Let’s go through the dashboards that answer those questions, starting from Question 1.

Are the VMs up?

The dashboard helps in the following area:

  1. What’s the overall uptime? CIO may ask you to give the overall uptime across time. You can provide a line chart, showing the aggregate uptime among all the VMs.
  2. What’s the Uptime for each VM per month? The table on the dashboard is grouped by month. It’s showing Sep 2016. All VMs are showing 100%, which is what you want to see before you go for lunch or holiday 🙂
  3. What’s the VM availability now? The heat map provides an easy visualisation. You just expect green for all VMs.
  4. If a VM Uptime is <100%, when was it down and how long? You can click on the heat map, and a line chart will be shown automatically. What you want to see is a straight line.

Availability - VM

Are they fast?

The dashboard helps in the following area:

  1. Is your IaaS serving them well? If not, when does it fail to deliver?
    • If you do not define well, you have not quantified fast. If you have not defined it, you have not set measureable expectation. That’s not a position you want to take, unless you enjoy performance troubleshooting 🙂
    • Measurable expectation = Performance SLA. Review this to help you.
  2. Which part of your IaaS business fails to deliver the promise?
    • In IaaS, you are only selling CPU, RAM, Disk and Network.
    • The VMs are consuming these 4 resources. Make sure they get what you promise them.
  3. How is the performance per cluster?
    • vSphere Cluster is the smallest logical building block, due to DRS and HA.

picture1

In the dashboard, the Performance SLA is dynamic. When you select a cluster of different tier, notice the SLA changed too. You can adjust the SLA to your actual number.

picture2

You can easily customize the dashboard. In the example below, the dashboard now has Network performance and related objects.

performance-monitoring

Yes, the dashboard is all you need to know if the cluster is performing well or not.

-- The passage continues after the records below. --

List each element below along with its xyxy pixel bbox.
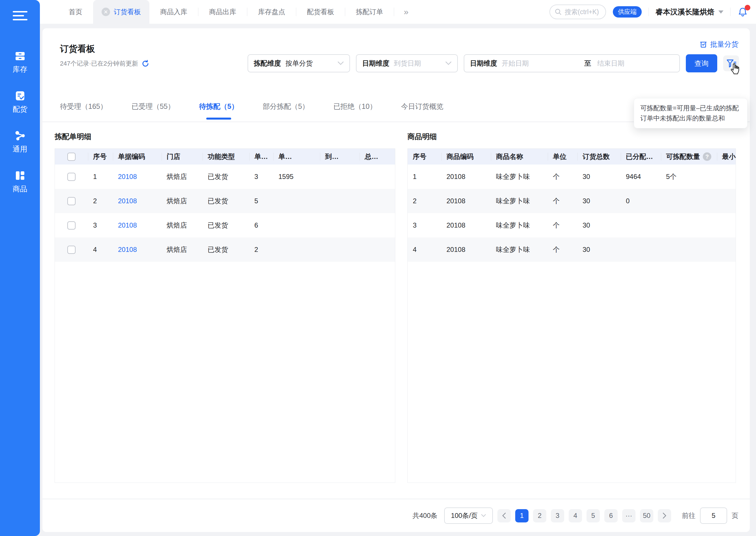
company-switcher[interactable]: 睿本汉溪长隆烘焙 <box>656 7 723 17</box>
status-tab-待受理（165）[interactable]: 待受理（165） <box>60 102 107 119</box>
page-button-6[interactable]: 6 <box>604 509 618 522</box>
pick-dimension-select[interactable]: 拣配维度 按单分货 <box>248 54 350 72</box>
row-checkbox[interactable] <box>67 197 76 205</box>
nav-tab-配货看板[interactable]: 配货看板 <box>296 0 345 24</box>
order-code-link[interactable]: 20108 <box>118 246 137 253</box>
cell: 30 <box>577 197 621 205</box>
menu-toggle-icon[interactable] <box>13 9 27 23</box>
cell: 味全萝卜味 <box>491 245 548 254</box>
record-info: 247个记录·已在2分钟前更新 <box>60 59 149 68</box>
goto-page-input[interactable] <box>700 507 727 524</box>
page-button-5[interactable]: 5 <box>587 509 600 522</box>
order-code-link[interactable]: 20108 <box>118 197 137 205</box>
query-button[interactable]: 查询 <box>686 54 717 72</box>
page-title: 订货看板 <box>60 43 95 55</box>
status-tab-待拣配（5）[interactable]: 待拣配（5） <box>199 102 238 119</box>
next-page-button[interactable] <box>658 509 671 522</box>
table-row: 420108味全萝卜味个30 <box>408 237 736 262</box>
cell: 个 <box>548 172 577 181</box>
table-row: 120108烘焙店已发货31595 <box>55 165 395 189</box>
column-header-label: 最小 <box>722 152 736 161</box>
nav-tab-拣配订单[interactable]: 拣配订单 <box>345 0 394 24</box>
nav-tab-订货看板[interactable]: ✕订货看板 <box>93 0 149 24</box>
sidebar-item-库存[interactable]: 库存 <box>13 50 27 74</box>
search-placeholder: 搜索(ctrl+K) <box>565 8 599 17</box>
date-range-input[interactable]: 日期维度 开始日期 至 结束日期 <box>464 54 680 72</box>
header-checkbox-cell <box>55 153 88 161</box>
help-icon[interactable]: ? <box>703 152 711 161</box>
cell: 2 <box>408 197 441 205</box>
batch-allocate-icon <box>700 40 707 48</box>
order-code-link[interactable]: 20108 <box>118 221 137 229</box>
batch-allocate-label: 批量分货 <box>710 40 738 49</box>
row-checkbox[interactable] <box>67 246 76 254</box>
notification-bell-button[interactable] <box>737 7 748 17</box>
column-header-label: 单位 <box>553 152 566 161</box>
status-tab-部分拣配（5）[interactable]: 部分拣配（5） <box>263 102 309 119</box>
nav-tab-首页[interactable]: 首页 <box>58 0 93 24</box>
date-range-label: 日期维度 <box>470 59 497 68</box>
column-header-label: 单… <box>278 152 292 161</box>
close-icon[interactable]: ✕ <box>102 8 110 16</box>
cell: 个 <box>548 245 577 254</box>
cell: 4 <box>88 246 113 253</box>
row-checkbox[interactable] <box>67 221 76 230</box>
chevron-down-icon <box>718 11 723 14</box>
nav-tab-label: 订货看板 <box>114 7 141 17</box>
cell: 4 <box>408 246 441 253</box>
search-icon <box>555 8 562 16</box>
table-header-row: 序号商品编码商品名称单位订货总数已分配…可拣配数量?最小 <box>408 149 736 165</box>
cell: 20108 <box>113 246 162 253</box>
sidebar-item-配货[interactable]: 配货 <box>13 90 27 114</box>
nav-tab-库存盘点[interactable]: 库存盘点 <box>247 0 296 24</box>
page-button-50[interactable]: 50 <box>640 509 653 522</box>
column-header-单…: 单… <box>249 152 273 161</box>
cell: 1 <box>88 173 113 181</box>
cell: 3 <box>408 221 441 229</box>
page-button-2[interactable]: 2 <box>533 509 546 522</box>
page-button-1[interactable]: 1 <box>515 509 528 522</box>
filter-settings-button[interactable] <box>723 55 739 71</box>
sidebar-item-label: 配货 <box>13 104 27 114</box>
cell: 烘焙店 <box>162 196 202 206</box>
sidebar-item-通用[interactable]: 通用 <box>13 129 27 154</box>
total-count: 共400条 <box>413 511 437 520</box>
row-checkbox[interactable] <box>67 173 76 181</box>
refresh-icon[interactable] <box>141 60 149 68</box>
goto-page: 前往 页 <box>682 507 738 524</box>
pick-order-panel: 拣配单明细 序号单据编码门店功能类型单…单…到…总…120108烘焙店已发货31… <box>54 132 395 483</box>
status-tab-已受理（55）[interactable]: 已受理（55） <box>131 102 175 119</box>
inventory-icon <box>14 50 26 62</box>
column-header-已分配…: 已分配… <box>621 152 661 161</box>
page-ellipsis-button[interactable]: ··· <box>622 509 635 522</box>
column-header-label: 门店 <box>167 152 180 161</box>
nav-tab-商品入库[interactable]: 商品入库 <box>149 0 198 24</box>
page-size-select[interactable]: 100条/页 <box>444 507 493 524</box>
page-button-3[interactable]: 3 <box>551 509 564 522</box>
cell: 30 <box>577 246 621 253</box>
cell: 20108 <box>113 173 162 181</box>
navbar-right: 搜索(ctrl+K) 供应端 睿本汉溪长隆烘焙 <box>550 0 748 24</box>
cell: 味全萝卜味 <box>491 196 548 206</box>
notification-dot <box>745 5 750 11</box>
status-tab-今日订货概览[interactable]: 今日订货概览 <box>401 102 443 119</box>
nav-tab-label: 商品出库 <box>209 7 236 17</box>
sidebar-item-商品[interactable]: 商品 <box>13 169 27 194</box>
prev-page-button[interactable] <box>497 509 511 522</box>
order-code-link[interactable]: 20108 <box>118 173 137 180</box>
product-table: 序号商品编码商品名称单位订货总数已分配…可拣配数量?最小120108味全萝卜味个… <box>408 149 736 483</box>
more-tabs-icon[interactable]: » <box>394 0 418 24</box>
company-name: 睿本汉溪长隆烘焙 <box>656 7 714 17</box>
batch-allocate-link[interactable]: 批量分货 <box>700 40 738 49</box>
page-button-4[interactable]: 4 <box>569 509 582 522</box>
date-dimension-select[interactable]: 日期维度 到货日期 <box>356 54 458 72</box>
column-header-label: 总… <box>365 152 378 161</box>
nav-tab-label: 库存盘点 <box>258 7 285 17</box>
filter-bar: 拣配维度 按单分货 日期维度 到货日期 日期维度 开始日期 至 结束日期 查询 <box>248 54 739 72</box>
sidebar: 库存配货通用商品 <box>0 0 40 536</box>
cell: 已发货 <box>202 172 249 181</box>
status-tab-已拒绝（10）[interactable]: 已拒绝（10） <box>333 102 377 119</box>
global-search-input[interactable]: 搜索(ctrl+K) <box>550 5 606 19</box>
nav-tab-商品出库[interactable]: 商品出库 <box>198 0 247 24</box>
select-all-checkbox[interactable] <box>67 153 76 161</box>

  • If there is no VM affected, it’s good. No need to analyse further.
  • If there are VMs affected, we want to know which ones. Listing the Top 30 VM in terms of:
    • CPU Contention
    • RAM Contention
    • Disk Latency
    • Network drop packet (ensure it is 0)
    • Network latency (this needs NetFlow, which vR Ops cannot do)

Who are the victims?

Once you know which cluster has the problem, and the time & type of problem, you can drill down.

Your IaaS can fail to deliver different resources at different time. For example, it has CPU performance issue at 12:35 pm and Disk performance issue at 22:40 pm. The performance line chart shows you any correlation, if any. In the above example, the selected cluster has Storage performance issue, but doing well on RAM.

During the same time interval, different VMs can be hit by different problems. If your IaaS fails to deliver on CPU and Disk at 12:35 pm, VM 007 can be hit with CPU problem while VM 747 can be hit with Disk problem. This is why you need to be able to see each resource (CPU, RAM, Disk, Network) independently.

picture3

[e1: there is a known bug that prevent you from having 4-equal column]

This dashboard depends on the previous dashboard. You select a cluster, then navigate to this dashboard. It will only show VMs from that cluster. You can see which VMs are hit by what (CPU, RAM, Disk, Network). This lets you take the appropriate action, before VM Owner complains.

Network latency cannot be done in vR Ops 6.5. Use vRealize Network Insight for it.

The packet drop counter can be unreliable if you are not at the right patch level. See this KB. This issue is resolved in:

  • ESXi 6.0, Patch ESXi-6.0.0-20160804001-standard
  • ESXi 5.5, Patch ESXi550-201312401-BG: Updates esx-base,

Who are the villain?

Which VMs were generating excessive workload? When and for how long?

You can see it by tracking the maximum workload generated by any VM on a line chart. The example below shows an excessive IOPS. It jumped to 13,212 IOPS when the average did not even touch 15 IOPS.

picture1

VMs can only generate excessive workload on IOPS and Network. It can’t abuse CPU and RAM, as it can’t go beyond the configuration. The dashboard tracks IOPS and Network. Once you see a peak, you use the Top-N to list the VMs.

picture7

For details on how this dashboard helped a customer who was hit by IOmeter, see this.

When a VM Owner complains

A VM Owner only cares about her VM. The fact that you have 1001 other VMs is irrelevant. As a result, the fact that your VMware cluster is working hard at 100% utilization is also relevant. That’s why the following dashboard does not show other VM and your Infrastructure.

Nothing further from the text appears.